La politique internationale hybride de l’Occident Colonial et Impérial en Afrique

La politique internationale hybride de l’Occident Colonial et Impérial en Afrique
Editorial du 28 juillet 2022 Mediapart

Commençons par une définition. L’action politique internationale hybride consiste à combiner des moyens étatiques, donc officiels, avec des moyens non-étatiques, dont officieux, afin d’augmenter l’emprise d’une puissance sur un territoire étranger. IL s’agit donc d’un interventionnisme à double visage: lumineux et attractif quand il est officiel; ténébreux, rusé et violent quand il est officieux. C’est la diplomatie de la carotte et du bâton, du froid et du chaud, du soft-power et du hard-power alternant des moyens publics et des moyens privés. Depuis quand les puissances occidentales négrières, colonialistes et impérialistes ont-elles donc pratiqué ce double jeu en Afrique?

Incontestablement, au moins depuis la Traite Négrière dès le 15ème siècle, car celle-ci ne fut possible que grâce à l’association des Etats négriers, des Explorateurs espions notamment financés par ces Etats occidentaux et des Compagnies commerciales occidentales. L’Explorateur, le Négrier, le Marchand et le Militaire occidentaux sont le quatuor gagnant de la tragédie de la déportation de 20 millions de Noirs en Esclavage des 16è au 19ème siècles.

On n’ignorera pas non plus que la pénétration coloniale occidentale hors d’Europe à partir notamment du 18ème siècle, fut une action politique hybride, puisque ce fut à travers la coopération savante des Missionnaires, des Marchands et des Militaires, que la conquête coloniale occidentale fut opérée en Afrique, en Asie et aux Amériques.
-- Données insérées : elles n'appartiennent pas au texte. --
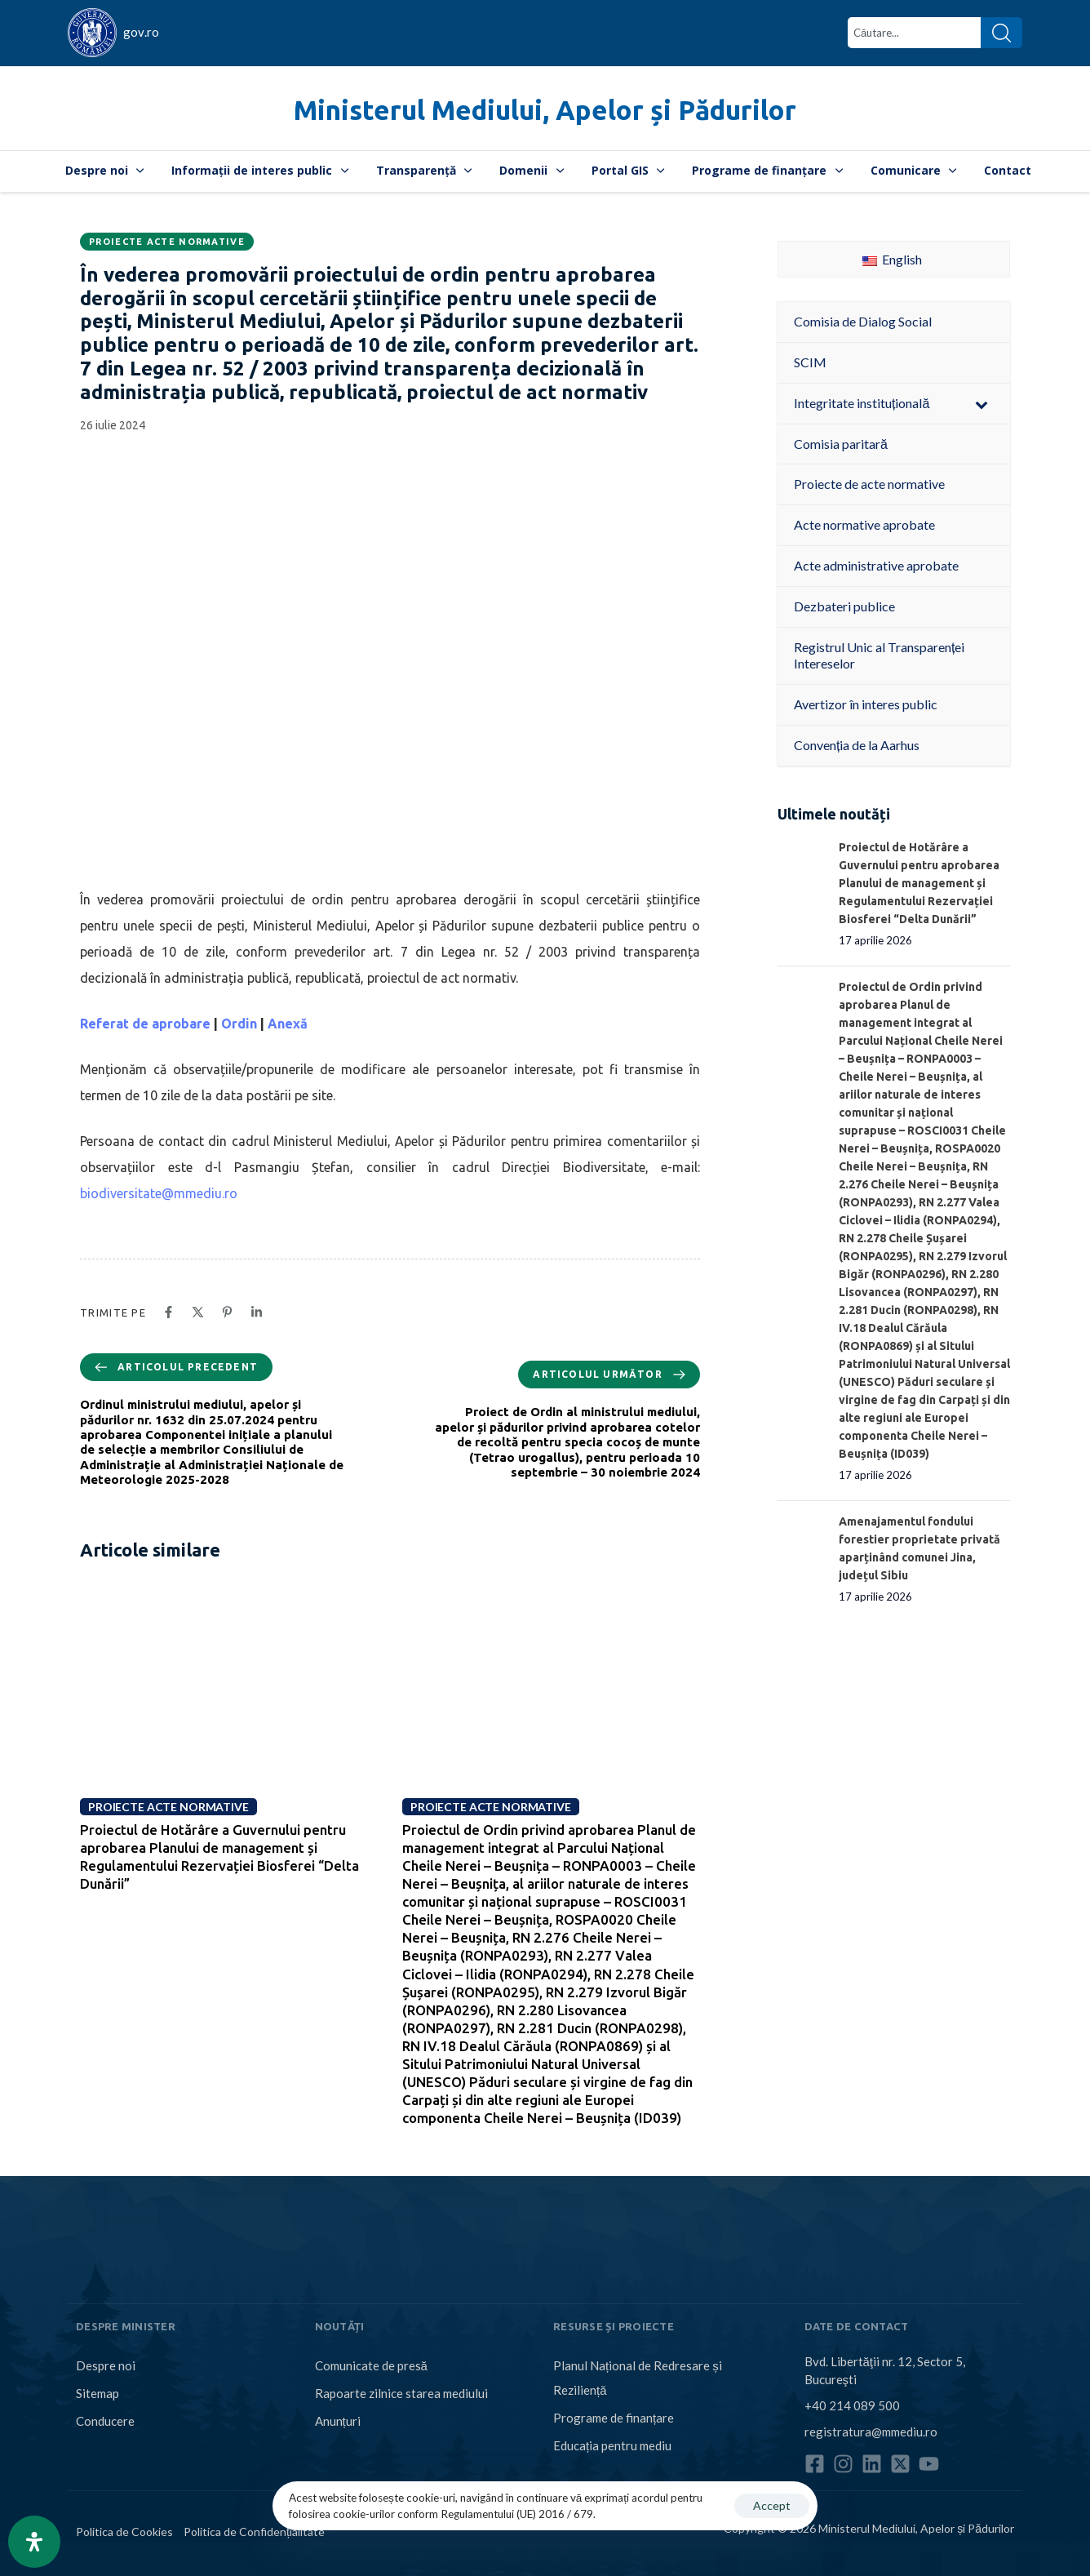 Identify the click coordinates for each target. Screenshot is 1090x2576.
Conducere (105, 2421)
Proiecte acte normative (167, 241)
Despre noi (104, 170)
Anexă (288, 1023)
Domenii (531, 170)
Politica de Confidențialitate (254, 2531)
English (892, 259)
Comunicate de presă (371, 2365)
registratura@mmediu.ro (870, 2431)
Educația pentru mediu (612, 2445)
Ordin (239, 1023)
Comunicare (914, 170)
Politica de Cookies (124, 2531)
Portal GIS (628, 170)
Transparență (424, 170)
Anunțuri (338, 2421)
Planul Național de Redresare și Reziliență (637, 2377)
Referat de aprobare (145, 1023)
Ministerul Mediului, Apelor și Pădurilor (545, 110)
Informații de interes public (259, 170)
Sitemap (97, 2393)
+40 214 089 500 (852, 2405)
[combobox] (914, 32)
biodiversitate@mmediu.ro (158, 1193)
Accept (772, 2505)
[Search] (1001, 32)
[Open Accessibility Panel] (34, 2542)
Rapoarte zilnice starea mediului (401, 2393)
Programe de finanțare (767, 170)
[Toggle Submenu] (981, 404)
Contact (1007, 170)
C’est la fameuse dialectique des 3 M, que le premier président du Kenya, Jomo Kenyatta, illustra par une boutade: « Quand les occidentaux sont arrivés chez nous, ils avaient la Bible et nous possédions nos terres; ils nous ont appris à prier les yeux fermés; et quand nous les avons ouverts, les Occidentaux possédaient nos terres et nous nous avions la Bible. » Les accords de protectorats de la fin du 19ème siècle, habilement et violemment transformés en pactes coloniaux par les puissances occidentales couleront, on le sait, dans le marbre, cette odieuse mystification.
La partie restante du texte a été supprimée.